= Records supplied =
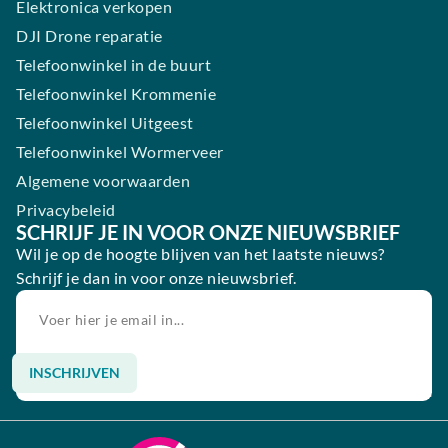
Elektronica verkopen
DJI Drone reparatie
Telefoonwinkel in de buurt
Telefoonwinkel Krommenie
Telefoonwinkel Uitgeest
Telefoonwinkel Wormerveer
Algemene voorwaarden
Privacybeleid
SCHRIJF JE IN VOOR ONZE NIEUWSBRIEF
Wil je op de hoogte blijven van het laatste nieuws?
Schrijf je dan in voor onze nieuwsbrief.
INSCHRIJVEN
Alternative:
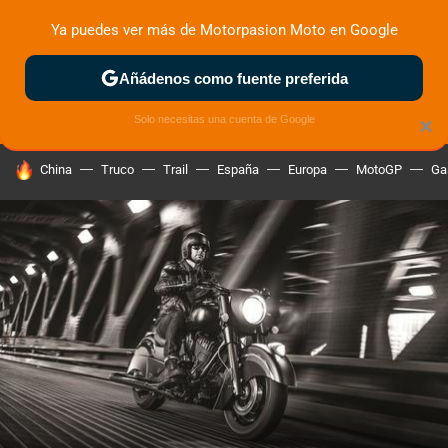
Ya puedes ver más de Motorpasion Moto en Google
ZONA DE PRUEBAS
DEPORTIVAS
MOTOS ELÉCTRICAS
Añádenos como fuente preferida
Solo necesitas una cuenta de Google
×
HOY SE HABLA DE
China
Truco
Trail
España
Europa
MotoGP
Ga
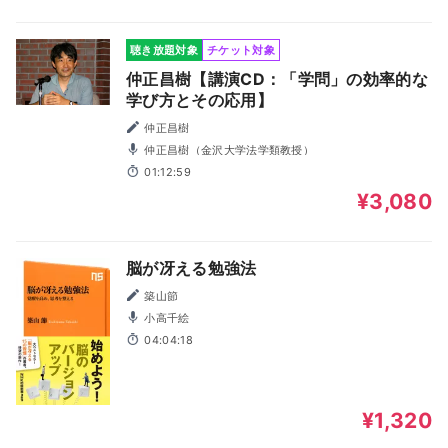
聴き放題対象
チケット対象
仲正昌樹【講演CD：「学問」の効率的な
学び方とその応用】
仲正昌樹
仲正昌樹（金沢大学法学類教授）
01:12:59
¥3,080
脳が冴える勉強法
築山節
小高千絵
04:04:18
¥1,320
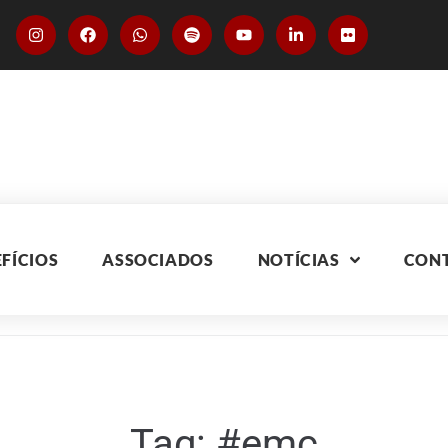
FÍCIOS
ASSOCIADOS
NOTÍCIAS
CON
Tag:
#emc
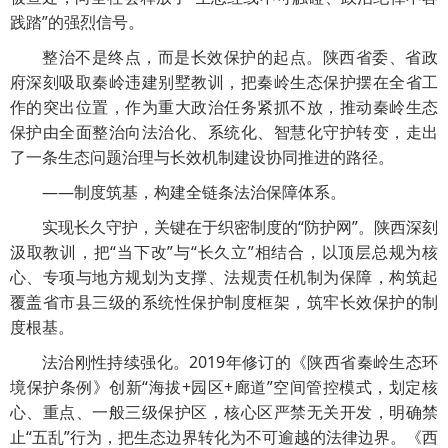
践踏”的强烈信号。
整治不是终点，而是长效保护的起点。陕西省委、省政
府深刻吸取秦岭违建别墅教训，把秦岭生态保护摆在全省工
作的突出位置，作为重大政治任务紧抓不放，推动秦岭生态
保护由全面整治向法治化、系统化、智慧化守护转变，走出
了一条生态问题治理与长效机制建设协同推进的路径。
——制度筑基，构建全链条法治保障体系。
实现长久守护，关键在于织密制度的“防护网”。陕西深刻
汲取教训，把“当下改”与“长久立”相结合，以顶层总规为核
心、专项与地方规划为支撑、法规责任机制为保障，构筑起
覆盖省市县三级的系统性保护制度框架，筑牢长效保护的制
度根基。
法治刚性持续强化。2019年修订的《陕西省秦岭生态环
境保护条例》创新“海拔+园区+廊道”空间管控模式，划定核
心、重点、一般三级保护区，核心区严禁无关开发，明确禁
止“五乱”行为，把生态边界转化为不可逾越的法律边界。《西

==

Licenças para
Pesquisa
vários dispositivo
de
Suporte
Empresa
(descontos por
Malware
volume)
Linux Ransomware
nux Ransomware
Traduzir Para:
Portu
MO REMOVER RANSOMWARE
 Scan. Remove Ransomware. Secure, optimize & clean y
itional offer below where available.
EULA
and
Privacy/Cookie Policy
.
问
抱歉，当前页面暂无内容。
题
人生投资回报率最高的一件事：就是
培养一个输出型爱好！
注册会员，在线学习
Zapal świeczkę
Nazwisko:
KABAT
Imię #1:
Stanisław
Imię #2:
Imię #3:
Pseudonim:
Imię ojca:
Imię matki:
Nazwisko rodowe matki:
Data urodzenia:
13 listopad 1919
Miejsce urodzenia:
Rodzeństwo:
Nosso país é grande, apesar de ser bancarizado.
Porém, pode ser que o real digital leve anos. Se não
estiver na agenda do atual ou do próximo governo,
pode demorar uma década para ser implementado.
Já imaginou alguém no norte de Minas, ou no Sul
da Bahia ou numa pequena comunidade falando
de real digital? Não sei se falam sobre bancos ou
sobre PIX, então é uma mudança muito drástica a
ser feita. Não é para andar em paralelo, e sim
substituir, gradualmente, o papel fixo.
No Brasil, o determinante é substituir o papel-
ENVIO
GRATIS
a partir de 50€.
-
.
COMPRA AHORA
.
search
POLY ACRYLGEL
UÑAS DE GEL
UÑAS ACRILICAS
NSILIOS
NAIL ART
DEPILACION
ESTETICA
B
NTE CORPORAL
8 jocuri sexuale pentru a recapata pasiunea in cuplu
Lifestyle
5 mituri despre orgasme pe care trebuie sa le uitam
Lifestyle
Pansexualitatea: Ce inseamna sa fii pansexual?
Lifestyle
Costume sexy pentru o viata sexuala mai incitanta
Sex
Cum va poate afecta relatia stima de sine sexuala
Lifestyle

= Aim of the exercise =
In the preceding material, find each line holding the word "digital" and copy it out.

= Result =
Porém, pode ser que o real digital leve anos. Se não
de real digital? Não sei se falam sobre bancos ou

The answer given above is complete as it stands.